Before he reached it, though, he saw someone he knew. It was at the point where several corridors intersected and the man crossed just ahead of him. Rob called, and he stopped and waited for him to come up.
It was Mr. Kennealy, a friend of his father, also an electrician. He was a stocky, slow-speaking man with a broad face and very black hair. He never showed much emotion but Rob thought he had an odd look now.
“Did they tell you, then, Rob?”
“Tell me what, Mr. Kennealy? I thought I’d go home with Dad.” Mr. Kennealy was studying him and Rob became aware of his dirty and disheveled appearance. “There was a riot over toward the High Street. I had to get under a car. . . .”
“There’s been an accident,” Mr. Kennealy said quietly.
“To do with . . . ?”
He did not want to finish the sentence. Apprehension made his throat dry.
“They’ve taken your father to the hospital, Rob. He got hold of a live wire by mistake. He was pretty badly shocked before anyone could switch off.”
“He’s not . . .”
“No. But he’ll be away for a while. I was wondering how to get a message to you. I think you’d better stay with us for the time being.”
They lived in a high rise overlooking the stadium and only a few minutes’ walk away. He had been there many times with his father and liked Mrs. Kennealy, a large, red-faced woman, strong armed and heavy handed. It was much better than the thought of going back on his own to the empty apartment.
“Can I go to see him in hospital?”
“Not today. There’s visiting tomorrow afternoon.” Mr. Kennealy glanced at his finger-watch. “Come on. I’ll take you back. I can clock off early for once.”
They walked over in silence: Mr. Kennealy did not say anything and Rob was not eager to talk either. He was not only shocked by what had happened but confused. His father had got hold of a live wire . . . but he had always been so careful, checking and double-checking everything. He wanted to ask Mr. Kennealy about it, but he felt that to do so would be a sort of criticism.
Two of the three lifts in the block were out of order and they had to wait some time to be taken up. Mr. Kennealy complained of this to his wife, who came out of the kitchenette as they went into the tiny hall of the apartment. Maintenance was terrible and getting worse.
“You’ll have to look at the HV, too,” Mrs. Kennealy added. “It’s gone wrong again. You’re back early. I see you’ve got Rob with you. Is Jack coming up later?”
He told her briefly what had happened. She came to Rob, put an arm across his shoulders and gave him a squeeze. He was aware of looks passing between them which he could not read, and was not sure he would have wanted to.
“I’ve got the kettle on.
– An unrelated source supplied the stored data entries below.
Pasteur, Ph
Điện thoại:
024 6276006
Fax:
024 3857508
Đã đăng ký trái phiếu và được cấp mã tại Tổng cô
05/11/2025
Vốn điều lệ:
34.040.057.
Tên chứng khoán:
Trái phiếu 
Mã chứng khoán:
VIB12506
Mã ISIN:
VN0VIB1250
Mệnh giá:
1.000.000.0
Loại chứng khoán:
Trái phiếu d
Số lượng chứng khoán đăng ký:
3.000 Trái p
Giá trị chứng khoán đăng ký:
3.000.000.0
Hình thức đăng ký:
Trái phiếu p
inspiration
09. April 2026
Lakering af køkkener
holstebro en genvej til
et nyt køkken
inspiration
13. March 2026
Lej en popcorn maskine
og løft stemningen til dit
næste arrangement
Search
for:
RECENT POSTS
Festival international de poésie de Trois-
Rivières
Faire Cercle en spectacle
Go and sit down, the pair of you, and I’ll bring you some tea.”
In the sitting room the holovision set was blaring away, showing a soap opera. The figures were hazy, occasionally switching from three- to two-dimensional, and the colors were peculiar. Mr. Kennealy cursed and, after switching off, removed the back and started tinkering. Rob watched him for a time and then went to the kitchenette. There was barely room for anyone else when Mrs. Kennealy was there.
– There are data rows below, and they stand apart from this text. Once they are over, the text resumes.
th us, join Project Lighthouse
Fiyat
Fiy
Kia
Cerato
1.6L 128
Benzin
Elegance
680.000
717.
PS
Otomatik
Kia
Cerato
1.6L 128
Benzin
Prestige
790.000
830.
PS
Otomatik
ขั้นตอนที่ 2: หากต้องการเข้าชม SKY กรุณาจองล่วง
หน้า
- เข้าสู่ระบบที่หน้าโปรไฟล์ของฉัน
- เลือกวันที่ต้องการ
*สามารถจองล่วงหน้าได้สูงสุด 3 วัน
“What is it then, Rob?” she asked.
“I was wondering if there was anything I could mend this book with. There’s a page torn.”
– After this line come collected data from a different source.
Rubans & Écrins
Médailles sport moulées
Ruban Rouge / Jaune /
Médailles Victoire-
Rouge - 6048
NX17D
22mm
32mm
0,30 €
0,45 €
“Books.” She shook her head. “What do you want with them, anyway? Well, I suppose it takes all sorts. There’s some sticky tape somewhere. Yes, on that top shelf.”
Rob put the torn edges together and carefully taped them. Watching him, she asked him how it had got in such a state, and he told her about the riot.
“Hooligans. There’s too much of it altogether,” she said. “They ought to put them in the army and send them out to China.”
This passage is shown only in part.